How do you reframe negative thoughts so that they don't have so much control over the way you think?
Reframing is about consciously changing how you perceive and interpret your thoughts and experiences. It involves challenging negative beliefs and replacing them with more realistic and compassionate ones. The key to reframing lies in recognizing and questioning your automatic negative thoughts. These thoughts often stem from self-doubt, fear, or past experiences.
By acknowledging and challenging them, you can gain a fresh perspective and create space for more positive and self-affirming beliefs. When you shift your focus from yourself to others or the world at large, you're more likely to ignore self-criticism and become more patient, self-compassionate, and open to self-improvement or seeking help from others.
Making Friends with Your Mind
Changing your relationship with negative self-talk isn't about silencing that voice completely. It's about recognizing when it's speaking, questioning what it's saying, and choosing whether to believe it. Here's an evidence-based approach from Cognitive Behavioral Therapy (CBT) that I've found particularly helpful:
Catch It, Check It, Change It: How to Reframe Your Thinking
This three-step process is a cornerstone of CBT, a therapeutic approach with strong clinical evidence for addressing negative thought patterns. It works by helping us identify automatic thoughts, evaluate their accuracy, and develop more balanced alternatives:
- Catch it: Identify the thought behind your feeling. Notice what you're telling yourself in that moment of distress.

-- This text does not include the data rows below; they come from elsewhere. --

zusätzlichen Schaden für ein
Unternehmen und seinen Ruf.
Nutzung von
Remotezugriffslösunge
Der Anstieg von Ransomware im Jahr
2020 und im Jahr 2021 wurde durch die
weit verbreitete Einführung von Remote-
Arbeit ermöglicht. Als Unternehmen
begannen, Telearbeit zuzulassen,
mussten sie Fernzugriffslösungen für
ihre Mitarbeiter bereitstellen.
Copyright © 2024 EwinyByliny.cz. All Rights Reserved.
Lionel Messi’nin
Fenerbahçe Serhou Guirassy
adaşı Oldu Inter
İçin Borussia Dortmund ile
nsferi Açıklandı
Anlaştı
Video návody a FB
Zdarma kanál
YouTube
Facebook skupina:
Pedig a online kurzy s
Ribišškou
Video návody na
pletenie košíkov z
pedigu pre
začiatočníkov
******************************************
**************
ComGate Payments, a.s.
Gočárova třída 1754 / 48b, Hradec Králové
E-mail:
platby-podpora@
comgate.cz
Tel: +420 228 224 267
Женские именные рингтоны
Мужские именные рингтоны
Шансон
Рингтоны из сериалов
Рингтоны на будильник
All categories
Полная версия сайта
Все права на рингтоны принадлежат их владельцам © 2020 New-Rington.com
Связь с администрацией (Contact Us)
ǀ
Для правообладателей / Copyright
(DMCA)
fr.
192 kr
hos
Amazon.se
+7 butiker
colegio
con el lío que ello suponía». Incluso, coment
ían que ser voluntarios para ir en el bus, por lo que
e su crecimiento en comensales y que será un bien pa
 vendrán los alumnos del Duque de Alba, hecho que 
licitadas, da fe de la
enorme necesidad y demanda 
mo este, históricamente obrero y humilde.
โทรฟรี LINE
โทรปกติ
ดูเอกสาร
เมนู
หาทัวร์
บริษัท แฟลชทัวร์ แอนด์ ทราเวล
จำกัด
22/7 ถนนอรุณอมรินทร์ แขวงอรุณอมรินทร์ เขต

- Check it: Assess the accuracy and helpfulness of the thought. Is this thought based on facts or assumptions? Would you apply this same standard to someone else?
- Change it: Replace the negative thought with a more accurate and helpful one. What would a compassionate friend say in this situation?
Here's a thought record with examples to help you work through what you're thinking:

The Way You Speak to Yourself Truly Matters
The woman who wrote on my shopping bag gave me a gift that day, a reminder that the voice in my head isn't always telling the truth. I've learned that we often accept our harshest self-assessments without question, even when we'd never apply such rigid standards to others.
The way you speak to yourself matters precisely because you're listening. You spend more time with your own thoughts than with anyone else in your life. And just as you deserve to live and work in environments free from harmful criticism, you deserve an internal dialogue that recognizes both your humanity and your inherent worth.